» **Task objective**
Reproduce every entry exactly.

(Extracted page text data)

--- START ---

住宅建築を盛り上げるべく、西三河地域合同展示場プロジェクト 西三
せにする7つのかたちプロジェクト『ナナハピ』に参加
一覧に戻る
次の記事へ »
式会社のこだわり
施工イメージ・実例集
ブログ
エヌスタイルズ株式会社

--- END ---

» **Exercise answer**
住宅建築を盛り上げるべく、西三河地域合同展示場プロジェクト 西三
せにする7つのかたちプロジェクト『ナナハピ』に参加
一覧に戻る
次の記事へ »
式会社のこだわり
施工イメージ・実例集
ブログ
エヌスタイルズ株式会社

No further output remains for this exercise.